J Shoulder Elb Arthroplast. 2020 Nov 23;4:2471549220960052. doi: 10.1177/2471549220960052. eCollection 2020.
Distal humerus fractures not amenable to open reduction internal fixation (ORIF) present a unique dilemma, especially for patients that weight bear through assistive devices. The one accepted operative treatment for irreparable distal humerus fractures is total elbow arthroplasty (TEA). However, TEA commonly requires lifetime weight lifting restrictions and has limited long term results. Elbow hemiarthroplasty (EHA) represents an alternative treatment modality. This study reviews patients treated with EHA permitted to weight bear postoperatively.
Twelve patients underwent EHA for comminuted distal humerus fractures deemed non-reconstructable by ORIF. Patient survey data was collected retrospectively. All patients were allowed to weight bear as tolerated through the operative extremity. Outcome measures included Patient rated elbow evaluation (PREE), Mayo elbow performance score (MEPS), and whether revision surgery was required.
The average MEPS score was 76.1 indicating fair outcomes and the average PREE score was 41. One patient required revision. Average follow up was 44.1 months.
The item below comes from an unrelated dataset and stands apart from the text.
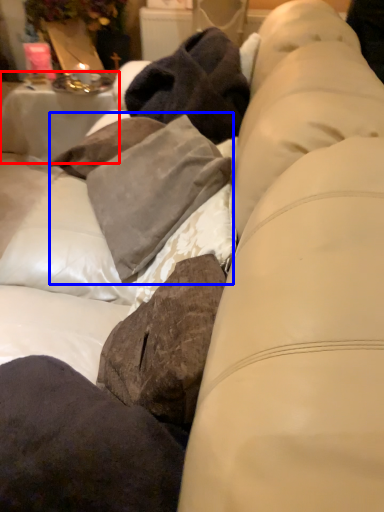 Question: Which object is closer to the camera taking this photo, table (highlighted by a red box) or clothing (highlighted by a blue box)?

Choices:
 (A) table
 (B) clothing

Answer: (B) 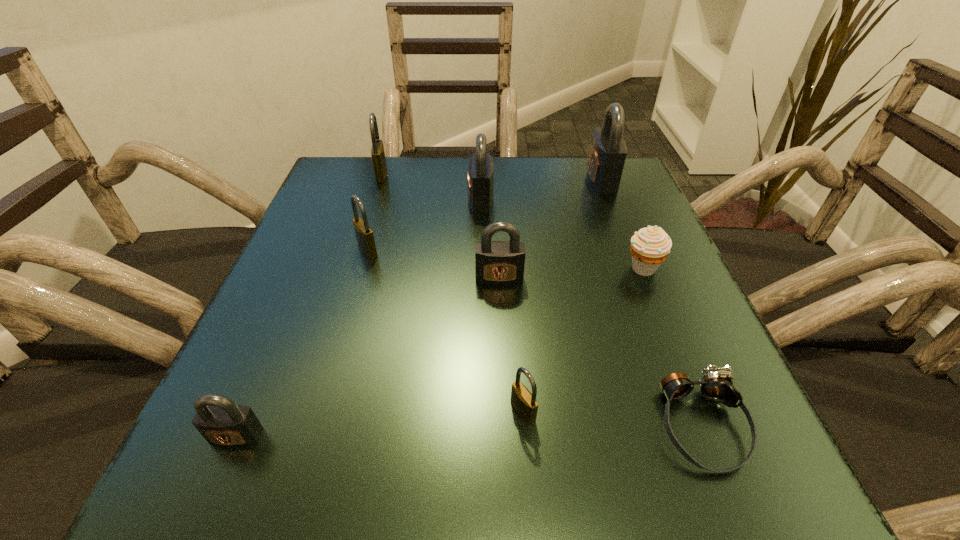 Locate an element on the screen. The height and width of the screenshot is (540, 960). the smallest brass padlock is located at coordinates (524, 403).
Three patients required an assistive device prior to injury.
EHA serves as a viable option for non-reconstructable distal humerus fractures. EHA does not require a weight lifting restriction, which is a benefit over TEA. Overall, patients reported preserved functional capabilities but did report moderate pain. EHA demonstrated durability, although one patient required revision.
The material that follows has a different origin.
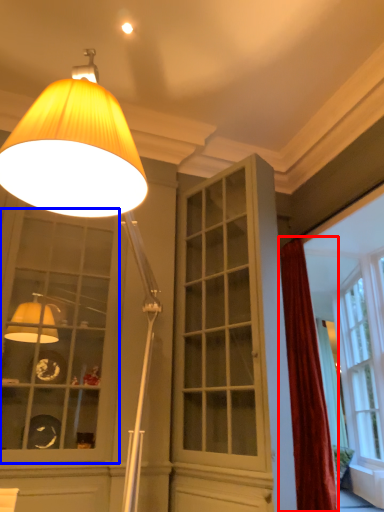 Question: Which object is closer to the camera taking this photo, curtain (highlighted by a red box) or window (highlighted by a blue box)?

Choices:
 (A) curtain
 (B) window

Answer: (B) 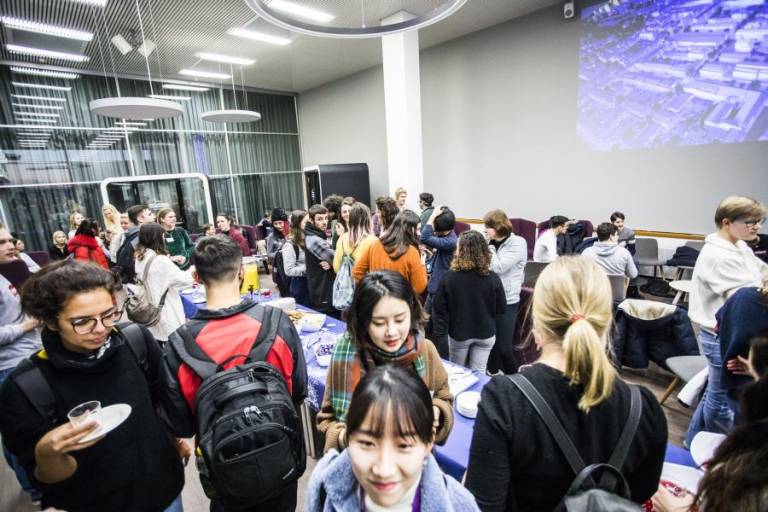 Locate an element on the screen. lighting is located at coordinates (303, 6), (272, 40), (232, 63), (190, 86).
With growing interest in use of EHA, further studies are required to evaluate EHA as a superior treatment for patients with nonreconstructable traumatic distal humerus fractures; however, this study does support use in elderly patients with intermediate follow up.
难以进行切开复位内固定(ORIF)的肱骨远端骨折带来了独特的难题,对于使用辅助器械负重的患者而言尤为如此。对于无法修复的肱骨远端骨折,唯一被认可的手术治疗方法是全肘关节置换术(TEA)。然而,TEA通常需要终身限制提举重物,且长期效果有限。肘关节半关节成形术(EHA)是一种替代治疗方式。本研究回顾了接受EHA治疗且术后允许负重的患者。
12例患者因ORIF认为不可重建的肱骨远端粉碎性骨折接受了EHA治疗。回顾性收集患者调查数据。所有患者均被允许通过手术侧肢体耐受负重。结果指标包括患者自评肘关节评估(PREE)、梅奥肘关节功能评分(MEPS)以及是否需要翻修手术。
平均MEPS评分为76.1,表明结果尚可,平均PREE评分为41。1例患者需要翻修。平均随访时间为44.1个月。3例患者在受伤前需要辅助器械。
EHA是不可重建的肱骨远端骨折的一种可行选择。EHA不需要限制提举重物,这是优于TEA的一点。总体而言,患者报告功能能力得以保留,但确实报告有中度疼痛。EHA显示出耐久性,尽管有1例患者需要翻修。
随着对EHA应用的兴趣日益增加,需要进一步研究以评估EHA作为不可重建的创伤性肱骨远端骨折患者的更优治疗方法;然而,本研究确实支持在老年患者中进行中期随访时使用。